What started off as an apparently harmless column discussing the historical origin of a trendy phrase turned into a huge embarrassment for censors last week, when it drew public attention to the phrase's politically incorrect meaning and permitted a rare win for mainland netizens.
Two weeks ago, Jiefang Daily, a newspaper owned and run by the Shanghai Municipal Communist Party Committee, published a question-and-answer article, explaining the meaning of wocao - literally 'lying in a stable' - in the context of the financial downturn.
Wocao originally came from a checkmate move in Chinese chess involving the horse piece and has also been used in recent years as the antonym for the term tiaocao - jumping from one stable to another. Both terms refer to decisions by employees to switch jobs or stay put, depending on the market situation.

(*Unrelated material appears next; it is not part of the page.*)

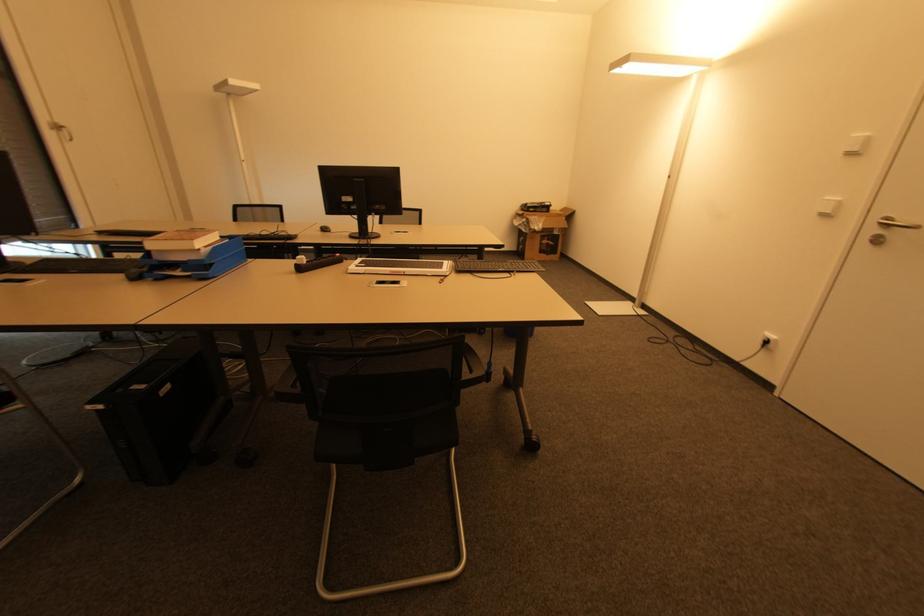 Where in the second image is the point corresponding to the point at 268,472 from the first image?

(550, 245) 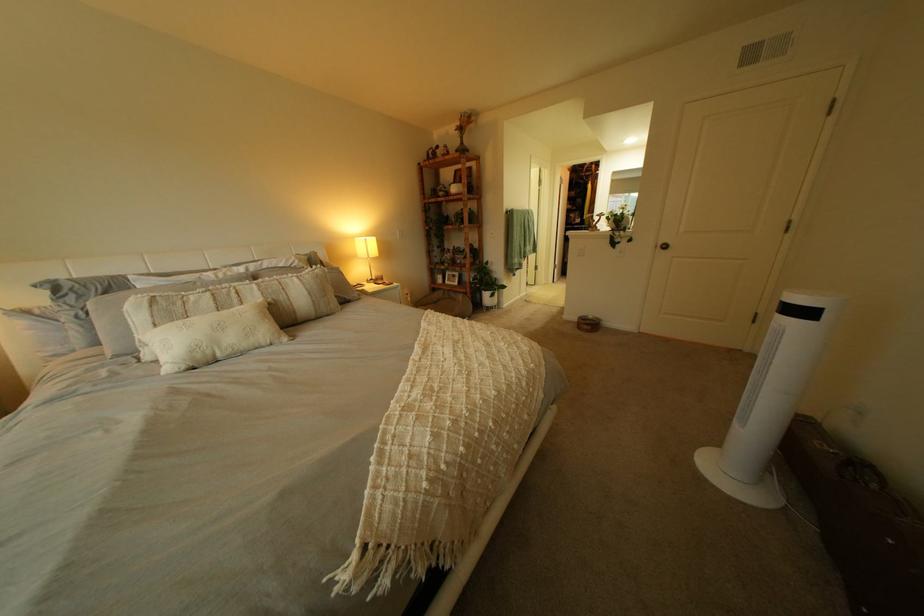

But wocao has taken on an added layer of meaning since the central government launched its latest internet cleanup campaign in which a handful of liberal blogs and discussion groups were among the thousands closed down for carrying 'vulgar' content.
Put in front of the term nima (mud horse), the phrase 'mud horse lying in a stable' resembles a crude phrase in Putonghua, as does caonima, or grass-mud horse. The use of the phrases in internet postings in recent months has come to be understood as a subtle symbol of rebellion against the content campaign.
Whether Jiefang Daily knew of wocao's freedom of speech connotations when it published the column is difficult to determine, but reality had certainly caught up with the paper by Thursday afternoon when the page was no longer accessible online, nearly a fortnight after the article was first published.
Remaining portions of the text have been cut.